- Born: January 23, 1968 (age 58) Monterrey, Casanare, Colombia
- Other names: Martín Llanos, Patezorro, Marroco
- Occupations: Paramilitary leader; drug lord;
- Years active: Late 1990s – 2012
- Organization: Autodefensas Campesinas de Casanare (ACC)
- Known for: Last of the major paramilitary leaders to be captured
- Criminal status: Imprisoned
- Criminal charge: Assassination; murder;
- Penalty: 35 years for the assassination of 34 people 14 years for the murder of Emiro Sossa
- Date apprehended: February 4, 2012

= Héctor Germán Buitrago =

Colombian right-wing paramilitary leader and drug lord

Héctor Germán Buitrago Parada (January 23, 1968 in Monterrey, Casanare), also known as Martín Llanos, and also as Patezorro or Marroco, is a Colombian right-wing paramilitary leader and drug lord. At the time of his arrest by authorities he was considered the last one of the big paramilitary leaders, as he had been successful in evading capture for years.

== Biography==
===Early life===
By the end of the 1970s his father, Héctor José Buitrago Rodríguez (also known as "El Viejo" or "Tripas"), had assembled a group of cattle-raiser families in the municipalities of Monterrey, in the Casanare department, in the region of Colombia's eastern plains, and provided them with weapons so as to fight against extortion and kidnapping by the FARC guerrillas. As this early group, known as "Los Buitragueños," grew up in power and influence it became the basis of the Autodefensas Campesinas de Casanare (ACC), one of the most powerful paramilitary organizations in Colombia. The growth of the organization was supported by the economic and military support provided by drug lord Gonzalo Rodríguez Gacha, going from a group of about 60 individuals to about 500. It has also been suggested that the organization received support from emerald czar Víctor Carranza. With the death of Rodríguez Gacha in 1989, the ACC became closer to drug trafficking organizations in Venezuela.

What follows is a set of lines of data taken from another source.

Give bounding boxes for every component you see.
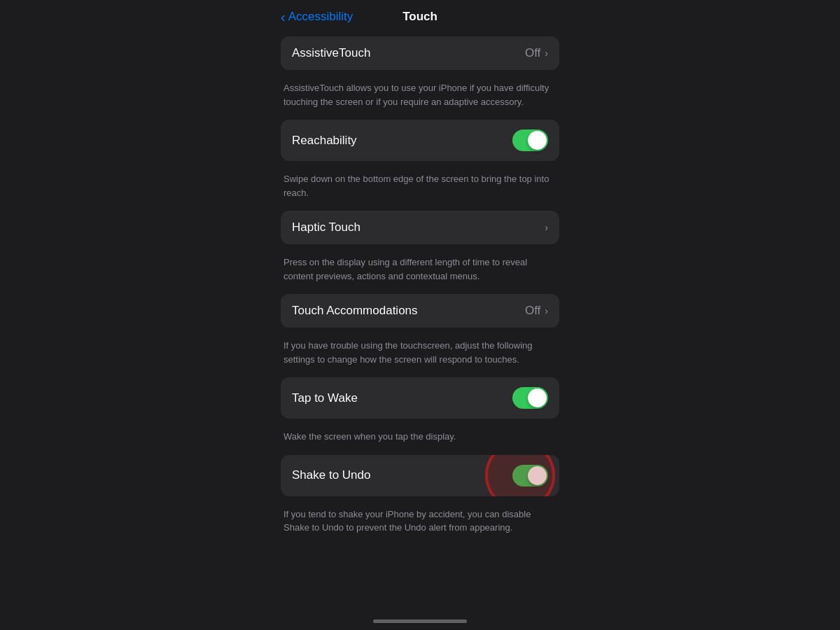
toggle-reachability[interactable]: [512, 130, 548, 151]
setting-section-reachability: ReachabilitySwipe down on the bottom edg…: [281, 120, 559, 208]
setting-section-touch-accommodations: Touch AccommodationsOff›If you have trou…: [281, 294, 559, 374]
description-shake-to-undo: If you tend to shake your iPhone by acci…: [281, 502, 559, 543]
description-reachability: Swipe down on the bottom edge of the scr…: [281, 167, 559, 208]
setting-row-assistive-touch[interactable]: AssistiveTouchOff›: [281, 36, 559, 70]
description-tap-to-wake: Wake the screen when you tap the display…: [281, 424, 559, 452]
chevron-right-icon: ›: [545, 222, 548, 233]
setting-row-haptic-touch[interactable]: Haptic Touch›: [281, 211, 559, 244]
home-indicator: [373, 620, 467, 623]
chevron-right-icon: ›: [545, 305, 548, 316]
toggle-knob-shake-to-undo: [528, 466, 547, 485]
setting-value-touch-accommodations: Off: [525, 304, 540, 318]
description-haptic-touch: Press on the display using a different l…: [281, 250, 559, 291]
setting-section-haptic-touch: Haptic Touch›Press on the display using …: [281, 211, 559, 291]
toggle-shake-to-undo[interactable]: [512, 465, 548, 486]
setting-label-touch-accommodations: Touch Accommodations: [292, 304, 418, 318]
toggle-tap-to-wake[interactable]: [512, 387, 548, 409]
setting-value-assistive-touch: Off: [525, 46, 540, 60]
phone-container: ‹ Accessibility Touch AssistiveTouchOff›…: [270, 0, 570, 630]
description-touch-accommodations: If you have trouble using the touchscree…: [281, 333, 559, 374]
description-assistive-touch: AssistiveTouch allows you to use your iP…: [281, 76, 559, 117]
toggle-knob-reachability: [528, 131, 547, 150]
setting-row-reachability[interactable]: Reachability: [281, 120, 559, 161]
back-button[interactable]: ‹ Accessibility: [281, 10, 353, 24]
setting-row-tap-to-wake[interactable]: Tap to Wake: [281, 377, 559, 419]
setting-label-assistive-touch: AssistiveTouch: [292, 46, 370, 60]
back-label: Accessibility: [288, 10, 354, 24]
page-title: Touch: [402, 10, 438, 24]
setting-label-haptic-touch: Haptic Touch: [292, 220, 360, 234]
content-area: AssistiveTouchOff›AssistiveTouch allows …: [270, 31, 570, 614]
setting-row-shake-to-undo[interactable]: Shake to Undo: [281, 455, 559, 496]
back-chevron-icon: ‹: [281, 10, 286, 24]
setting-section-shake-to-undo: Shake to UndoIf you tend to shake your i…: [281, 455, 559, 543]
setting-row-touch-accommodations[interactable]: Touch AccommodationsOff›: [281, 294, 559, 328]
setting-section-tap-to-wake: Tap to WakeWake the screen when you tap …: [281, 377, 559, 452]
setting-label-tap-to-wake: Tap to Wake: [292, 391, 358, 405]
header: ‹ Accessibility Touch: [270, 0, 570, 31]
setting-label-reachability: Reachability: [292, 134, 357, 148]
toggle-knob-tap-to-wake: [528, 388, 547, 407]
highlight-wrapper-shake-to-undo: [512, 465, 548, 486]
setting-label-shake-to-undo: Shake to Undo: [292, 468, 370, 482]
chevron-right-icon: ›: [545, 48, 548, 59]
setting-section-assistive-touch: AssistiveTouchOff›AssistiveTouch allows …: [281, 36, 559, 117]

Buitrago's father ordered a massacre of eleven members of a judicial commission in 1997, which led to his being arrested in 1998. He was liberated from jail by his sons, Buitrago and his brother Nelson (also known as "Caballo"), but eventually recaptured in 2010.
===Command of ACC===
With his father's arrest, Buitrago took command of the ACC, expanding their military influence as well as their trade with Mexican drug cartels, and its political influence by funding political campaigns. As the organization grew up in power and influence, however, this growth collided with the interests of the AUC paramilitary organization, which the ACC had never joined. The AUC wanted control of the departments of Meta and Casanare and this led to a violent war between the ACC and the Centaurs Bloc of the AUC under the command of paramilitary leaders including Miguel Arroyave and Cuchillo. Emerald czar Víctor Carranza was accused by paramilitary leader Don Mario as being an instigator of the conflict by telling both paramilitary leaders that the other was attempting to kill them. Other sources have suggested instead that Carranza actually helped the Buitrago side, as he had been long-time friend of Buitrago's father, and pushed local policemen to attack Arroyave's gunmen. Whatever the case, and despite recruiting hundreds of children and teenagers to help with the war, leaving thousands of fatalities behind, the AUC proved superior. This led to Buitrago seeking allegiances with former enemies from the FARC guerrilla, particularly commander Negro Acacio, to no avail. Famously, Arroyave seized a golden pistol that had been given to Buitrago as a gift by Mexican drug cartels.
===Defeat===
The defeat came at the same time as the AUC were negotiating a peace process with the national government of Álvaro Uribe. Buitrago decided not to adhere on the grounds of not wanting to be compared with other paramilitary leaders, and because he felt he could be betrayed and even killed as was the case with Carlos Castaño and even his former enemy Miguel Arroyave. Buitrago then decided to leave the country, spending time in Costa Rica, Ecuador, Bolivia, and Venezuela. While he remained outside of the country, however, his organization regained strength with the assassination of Arroyave and the peace negotiations, and the ACC started regaining control of coca growing lands and drug trafficking routes in Casanare and most of the eastern plains regions.
===Arrest===
Buitrago remained relatively anonymous throughout this time, and authorities only had an old picture of him, but after an international operation that involved tracking of Buitrago's wife and mistress they managed to capture him and his brother on February 4, 2012 in the eastern Venezuelan city of Acarigua. Buitrago was condemned to 35 years in prison for the assassination of 34 people. He was also condemned to 14 years for the murder of Casanare's governor Emiro Sossa in 2001.